Spiegelwelten

Betrachter von "Die Betrachter" von Peter von Tiesenhausen, Ecke Victoria/Queen Street, Toronto

Vorsicht, Kamera! Scheinbar betrachtet die Kamera den Betrachter, während der Betrachter die Kamera betrachtet. 

Tatsächlich aber betrachtet die Kamera eine Skulpturengruppe, während zugleich ein Einsatzfahrzeug dem Fahrzeug des Betrachters folgt.

Oder ist doch alles ganz anders und der eigentliche Betrachter versteckt sich hinter der Kamera, um von allen anderen Betrachtern nicht betrachtet zu werden?

Ein Spiegel offenbart uns die Welt, wie wir sie mit eigenen Augen niemals sehen können.
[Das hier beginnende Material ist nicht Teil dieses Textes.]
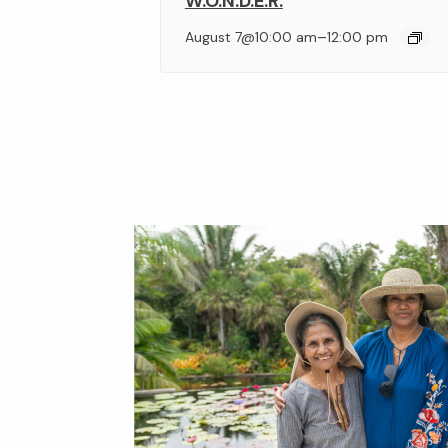
W.O.N.D.E.R.
–
August 7@10:00 am
12:00 pm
Er offenbart uns Welten, wie sie unser Gegenüber sieht. Mit unserem Nebenmann teilen wir uns immerhin ein Stück unserer und seiner Weltsicht. Deshalb sind wir uns so vertraut. Wir lieben das Vertraute und scheuen, was uns nicht vertraut, was uns fremd ist.

Welche Sicht der Welten ist nun die richtige? Wenn es nach mir ginge, natürlich die meinige. Wenn es nach dir ginge, natürlich die deinige. Doch wer hat nun recht, du oder ich? Wessen Weltsicht ist die richtige, deine oder meine? An solch einfachen Fragen entzünden sich die Kriege der Welt, weil wir alle recht haben wollen. Wir beanspruchen, die Sicht der Welt durch unsere Augen sei die einzig richtige. Wir sind im Entweder-Oder-Denken gefangen: Wenn meins richtig ist, muss deins falsch sein!

Dabei gibt es so viele Weltanschauungen, wie es Lebewesen gibt. Wie interessant könnte es sein, die Welt einmal aus den Augen eines Frosches zu betrachten anstatt ihn tot zu treten oder ihm die Schenkel auszureißen. Vom Töten des Frosches ist es nur ein gradueller Schritt zum Töten des Nachbarn. Damit bewahren wir zwar unsere Sicht der Welt, aber wir versäumen eine wunderbare Gelegenheit, die Welt mit den Augen des Mitmenschen zu sehen.

Könnten wir doch als Mensch auf dieser Welt vom 'Entweder - Oder' zum 'Sowohl - Als auch' voranschreiten. Es wäre der größte Fort-Schritt, den die Menschheit überhaupt machen kann. Es wäre das Hinschreiten eines Geschöpfes zu seinen Mitgeschöpfen. Es wäre die Hinwendung vom Ich zum Du und es wäre die Selbsterkenntnis in der Welterkenntnis. Alle Ideologien könnten sich schlagartig in Nichts auflösen.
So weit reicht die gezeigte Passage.